In collaboration with Nicky Armstrong and Evelyn Pauls, this work is part of the Stories of Research project. The Stories of Research critically examines feminist participatory methodologies. We also look specifically at how creative research communication practices, like poetic inquiry, can be used to promote analytic and affective praxis that counter the narrow epistemological boundaries of conventional academic research (Archer et al. 2023)
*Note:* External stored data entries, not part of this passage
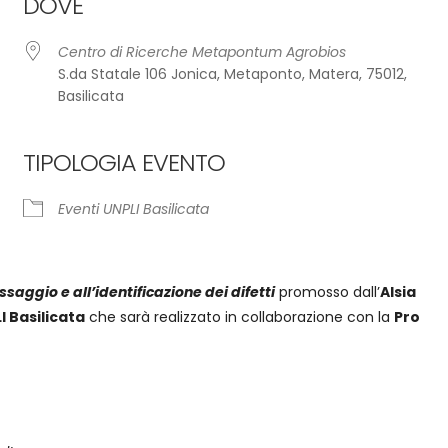
DOVE
Centro di Ricerche Metapontum Agrobios
S.da Statale 106 Jonica, Metaponto, Matera, 75012,
Basilicata
TIPOLOGIA EVENTO
endar
iCalendar
Off
Eventi UNPLI Basilicata
saggio e all’identificazione dei difetti
promosso dall’
Alsia
 Basilicata
che sarà realizzato in collaborazione con la
Pro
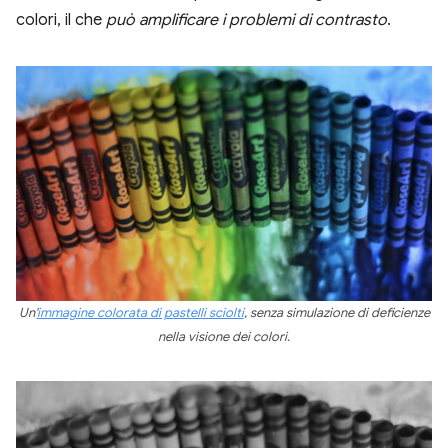
colori, il che
può amplificare i problemi di contrasto
.
Un'
immagine colorata di pastelli sciolti
, senza simulazione di deficienze
nella visione dei colori.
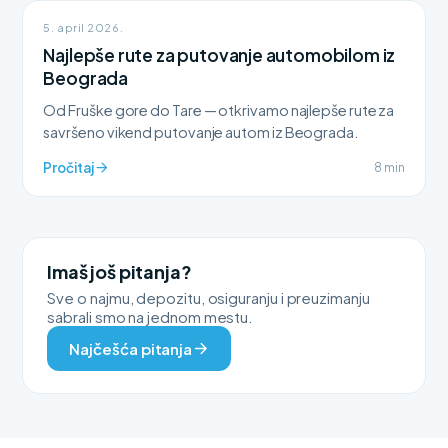
5. april 2026.
Najlepše rute za putovanje automobilom iz
Beograda
Od Fruške gore do Tare — otkrivamo najlepše rute za
savršeno vikend putovanje autom iz Beograda.
Pročitaj
8 min
Imaš još pitanja?
Sve o najmu, depozitu, osiguranju i preuzimanju
sabrali smo na jednom mestu.
Najčešća pitanja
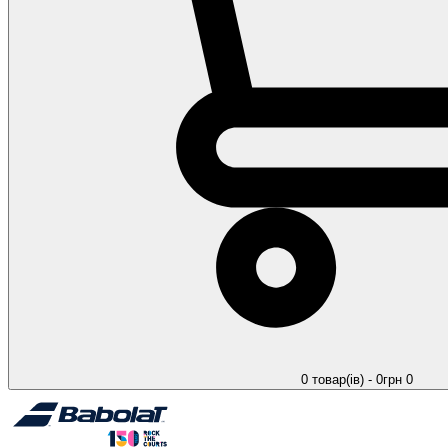
0 товар(ів) - 0грн
0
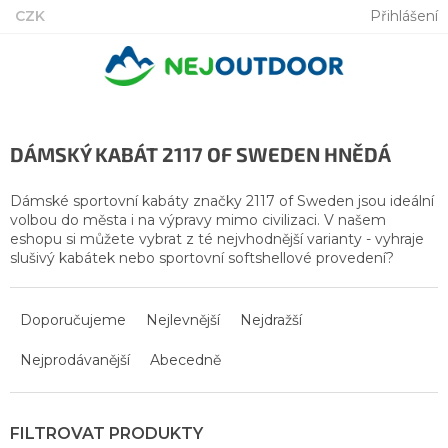
Přejít
CZK
Přihlášení
na
obsah
DÁMSKÝ KABÁT 2117 OF SWEDEN HNĚDÁ
Dámské sportovní kabáty značky 2117 of Sweden jsou ideální
volbou do města i na výpravy mimo civilizaci. V našem
eshopu si můžete vybrat z té nejvhodnější varianty - vyhraje
slušivý kabátek nebo sportovní softshellové provedení?
Ř
a
Doporučujeme
Nejlevnější
Nejdražší
z
Nejprodávanější
Abecedně
e
n
í
p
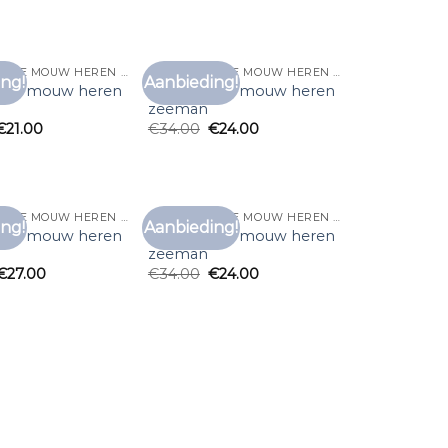
T SHIRT LANGE MOUW HEREN ZEEMAN
T SHIRT LANGE MOUW HEREN ZEEMAN
ng!
Aanbieding!
Toevoegen
Toevoegen
lange mouw heren
t shirt lange mouw heren
aan
aan
zeeman
verlanglijst
verlanglijst
€
21.00
€
34.00
€
24.00
T SHIRT LANGE MOUW HEREN ZEEMAN
T SHIRT LANGE MOUW HEREN ZEEMAN
ng!
Aanbieding!
Toevoegen
Toevoegen
lange mouw heren
t shirt lange mouw heren
aan
aan
zeeman
verlanglijst
verlanglijst
€
27.00
€
34.00
€
24.00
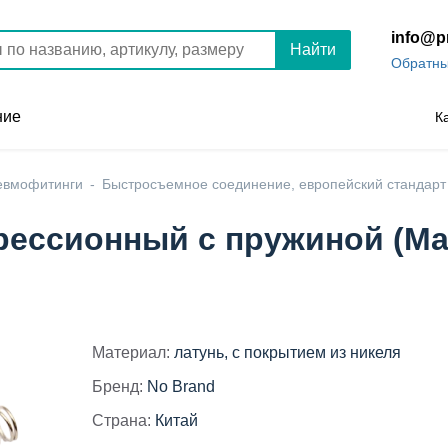
info@p
Найти
Обратны
ние
К
евмофитинги
Быстросъемное соединение, европейский стандарт
ессионный с пружиной (Мам
Материал:
латунь, с покрытием из никеля
Бренд:
No Brand
Страна:
Китай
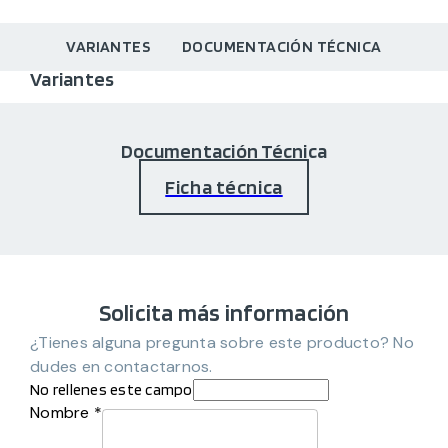
VARIANTES
DOCUMENTACIÓN TÉCNICA
Variantes
Documentación Técnica
Ficha técnica
Solicita más información
¿Tienes alguna pregunta sobre este producto? No
dudes en contactarnos.
No rellenes este campo
Nombre *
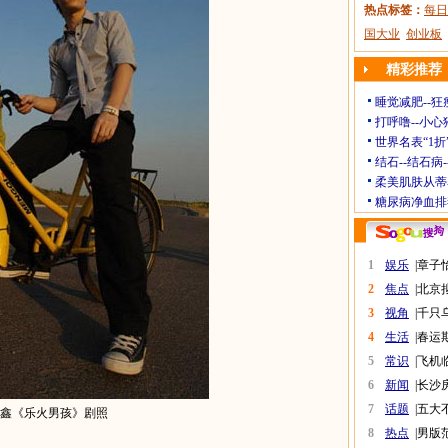
热点标签：
每日
国大业
创业板
精彩推荐
睡觉减肥--狂
打呼噜--小心
世界名表“1折
结石--结石病
柔美肌肤从蒂
糖尿病净血排
1
娱乐
|
章子
2
焦点
|
北京
3
视角
|
千只
4
生活
|
春运
5
常识
|
飞机
6
新闻
|
长沙
7
话题
|
五大
鑫《乐火男孩》剧照
8
热点
|
男版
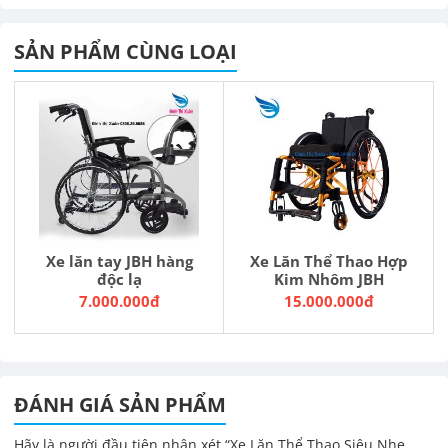
SẢN PHẨM CÙNG LOẠI
Xe lăn tay JBH hàng
Xe Lăn Thể Thao Hợp
độc lạ
Kim Nhôm JBH
7.000.000đ
15.000.000đ
ĐÁNH GIÁ SẢN PHẨM
Hãy là người đầu tiên nhận xét “Xe Lăn Thể Thao Siêu Nhẹ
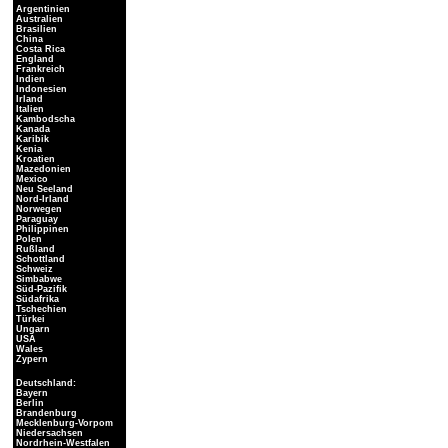
Argentinien
Australien
Brasilien
China
Costa Rica
England
Frankreich
Indien
Indonesien
Irland
Italien
Kambodscha
Kanada
Karibik
Kenia
Kroatien
Mazedonien
Mexico
Neu Seeland
Nord-Irland
Norwegen
Paraguay
Philippinen
Polen
Rußland
Schottland
Schweiz
Simbabwe
Süd-Pazifik
Südafrika
Tschechien
Türkei
Ungarn
USA
Wales
Zypern
Deutschland:
Bayern
Berlin
Brandenburg
Mecklenburg-Vorpom
Niedersachsen
Nordrhein-Westfalen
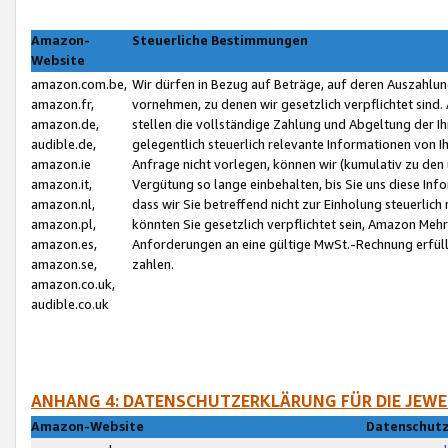
Amazon-
Steuerliche Bestimmungen
Website
amazon.com.be,
Wir dürfen in Bezug auf Beträge, auf deren Auszahlun
amazon.fr,
vornehmen, zu denen wir gesetzlich verpflichtet sind
amazon.de,
stellen die vollständige Zahlung und Abgeltung der 
audible.de,
gelegentlich steuerlich relevante Informationen von I
amazon.ie
Anfrage nicht vorlegen, können wir (kumulativ zu de
amazon.it,
Vergütung so lange einbehalten, bis Sie uns diese Inf
amazon.nl,
dass wir Sie betreffend nicht zur Einholung steuerlich 
amazon.pl,
könnten Sie gesetzlich verpflichtet sein, Amazon Meh
amazon.es,
Anforderungen an eine gültige MwSt.-Rechnung erfüllt
amazon.se,
zahlen.
amazon.co.uk,
audible.co.uk
ANHANG 4: DATENSCHUTZERKLÄRUNG FÜR DIE JEWE
Amazon-Website
Datenschutz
The poem was first published in Chapter 10 of Gender, Justice and Security: Structural Challenges, Feminist Innovations and Radical Futures. This chapter explores Hub members reflections on the Hub in depth and analyses how such insights can help inform future large-scale, transnational and interdisciplinary feminist research. The poem was performed at a launch event for the Hub’s Report in August 2024. A recording of that performance is included below, followed by a full transcript of the poem.  

The hub is… 
the hub is a grant 
an opportunity 
a multi-million-pound chance to do the work 
of gender and justice 
in a broken, unjust world 
the hub is work 
a lot of it 
the hub is a network 
a tapestry of 40 organisations braided across 24 countries 
and time zones 
the hub is an international intergenerational bridge 
from the past to the present 
the present to the unknown 
the hub is six research streams diverted into 38 tributaries 
an ecosystem trying to bring about a radically transformed 
future that still feels beyond our grasp 
and that may never well be 
the hub is 150 people 
a mosaic of life bending boundaries and disciplines 
a cartographic atlas of lived experience 
it is professional, political, personal 
the hub is a community embedded 
a platform and a home 
the hub is built within the walls of academia but barrelling 
beyond the academic box 
the hub is the liminal space between 
the hub is ambidextrous 
a clarion for justice and compromise for what we can get 
the hub is a match lit from within trying to find a way out 
it is surviving this world and trying to change it 
the hub is an outstretched hand as the border closed 
a voice of solidarity belted in the face of backlash 
the hub is knowing that is important, and that’s not enough 
the hub is contradictions, inconsistency and conflict 
the hub is everything we wanted  
and all the things we wished it wasn’t 
the hub is a web 
powerful but vulnerable 
cemented and fragile 
funded and then un-funded 
visionary but uncertain 
transformative and deeply imperfect 
the hub is a potentiality 
a seed yet to fully lay its roots and bloom 
the hub as a project will end, but the hub still is 
still weaving its web within the shifting winds 
still connecting our ideas, our tensions, our work and lives 
a constellation of lights 
friction into fire 
just trying to hold on 
the hub is 
the hub is 
the hub is us.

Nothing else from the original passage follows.